Federal Reserve Governor Michelle Bowman said Friday it “will likely be appropriate” for the U.S. central bank to raise interest rates further as the most recent consumer inflation and labor market data “have not provided consistent evidence that inflation is on a downward path.”
“Should inflation remain high and the labor market remain tight, additional monetary policy tightening will likely be appropriate to attain a sufficiently restrictive stance of monetary policy,” Bowman said in remarks for delivery at the European Central Bank in Frankfurt, Germany.
“I also expect that our policy rate will need to remain sufficiently restrictive for some time to bring inflation down and create conditions that will support a sustainably strong labor market,” she added.
Her remarks came after the Fed’s rate-setting Federal Open Market Committee raised its benchmark rate by a quarter point to a target range of 5.0%-5.25%, marking the 10th straight rate hike. At the same time, the Fed hinted it could be ready to pause for the time being and examine how the effects of monetary-policy tightening have impacted the real economy.

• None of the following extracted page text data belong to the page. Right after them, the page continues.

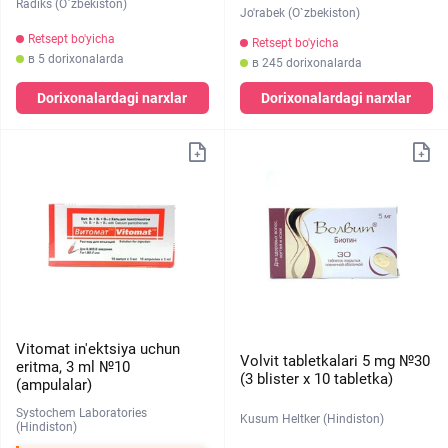
Radiks (O`zbekiston)
Jo'rabek (O`zbekiston)
Retsept bo'yicha
Retsept bo'yicha
в 5 dorixonalarda
в 245 dorixonalarda
Dorixonalardagi narxlar
Dorixonalardagi narxlar
Vitomat in'ektsiya uchun
Volvit tabletkalari 5 mg №30
eritma, 3 ml №10
(3 blister х 10 tabletka)
(ampulalar)
Systochem Laboratories
Kusum Heltker (Hindiston)
(Hindiston)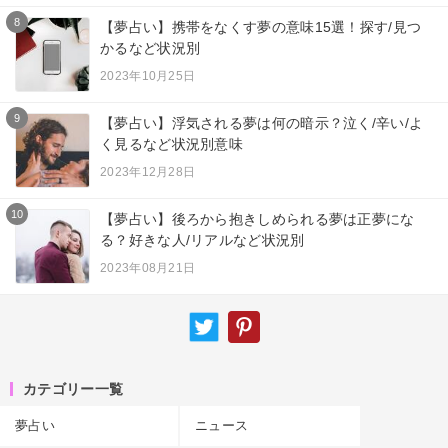
8
【夢占い】携帯をなくす夢の意味15選！探す/見つ
かるなど状況別
2023年10月25日
9
【夢占い】浮気される夢は何の暗示？泣く/辛い/よ
く見るなど状況別意味
2023年12月28日
10
【夢占い】後ろから抱きしめられる夢は正夢にな
る？好きな人/リアルなど状況別
2023年08月21日
カテゴリー一覧
夢占い
ニュース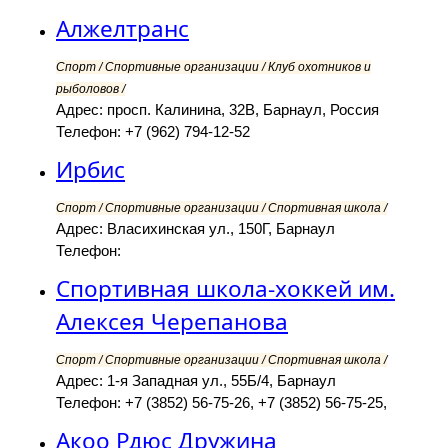
Алжелтранс
Спорт / Спортивные организации / Клуб охотников и
рыболовов /
Адрес: просп. Калинина, 32В, Барнаул, Россия
Телефон: +7 (962) 794-12-52
Ирбис
Спорт / Спортивные организации / Спортивная школа /
Адрес: Власихинская ул., 150Г, Барнаул
Телефон:
Спортивная школа-хоккей им.
Алексея Черепанова
Спорт / Спортивные организации / Спортивная школа /
Адрес: 1-я Западная ул., 55Б/4, Барнаул
Телефон: +7 (3852) 56-75-26, +7 (3852) 56-75-25,
Акоо Рдюс Дружина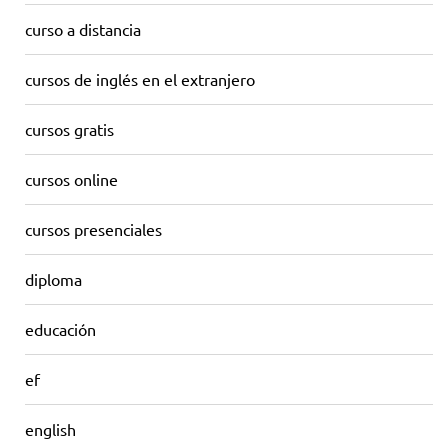
curso a distancia
cursos de inglés en el extranjero
cursos gratis
cursos online
cursos presenciales
diploma
educación
ef
english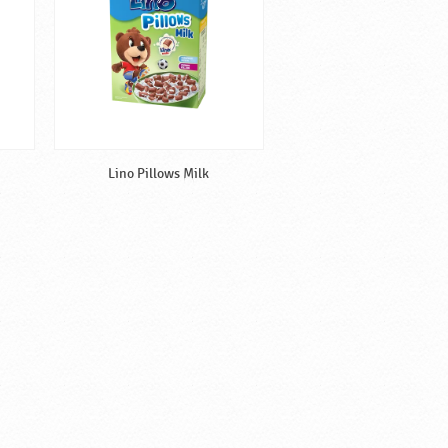
Lino Pillows Milk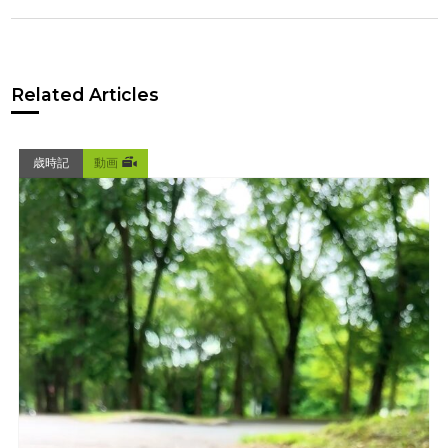
Related Articles
歳時記
動画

Of course, Bowman said she will consider incoming economic data before the Fed’s June 13-14 meeting to determine the appropriate stance of monetary policy.
“I will look for signs of consistent evidence that inflation is on a downward path when considering future rate increases and at what point we will have achieved a sufficiently restrictive stance for the policy rate,” she said.
The CPI report on Wednesday showed that headline prices rose 4.9% year-over-year in April. While that’s the first print below 5% in two years, it’s still well above the Fed’s 2% objective. The Fed’s preferred inflation gauge — personal consumption expenditures — is also running at over double the goal. On top of that, the Labor Department said last week the U.S. economy added 253K jobs, surpassing the 178K consensus, pulling the unemployment rate down to 3.4%.
Elsewhere, Bowman said the Fed needs another review of its oversight of failed regional lender Silicon Valley Bank (OTC:SIVBQ). On April 28, the central bank noted that its supervisors didn’t fully appreciate the extent of the vulnerabilities as SVB grew in size and complexity.
This time around Bowman wants the Fed to use a third party to “prepare a report to supplement the limited internal review to fully understand the failure of SVB,” she said. “This would be a logical next step in holding ourselves accountable and would help to eliminate the doubts that may naturally accompany any self-assessment prepared and reviewed by a single member of the Board of Governors.”